• _GOAL OF THE EXERCISE_: Return the exact lines from the one containing "Endereço: Rua Dick Prado, 96, Muzambinho" through the final line of the material below, with both ends kept.

• _DATA PROVIDED_:

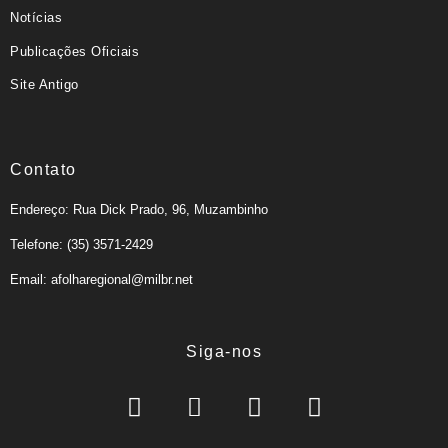
Notícias
Publicações Oficiais
Site Antigo
Contato
Endereço: Rua Dick Prado, 96, Muzambinho
Telefone: (35) 3571-2429
Email: afolharegional@milbr.net
Siga-nos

• _YOUR RESPONSE_:
Endereço: Rua Dick Prado, 96, Muzambinho
Telefone: (35) 3571-2429
Email: afolharegional@milbr.net
Siga-nos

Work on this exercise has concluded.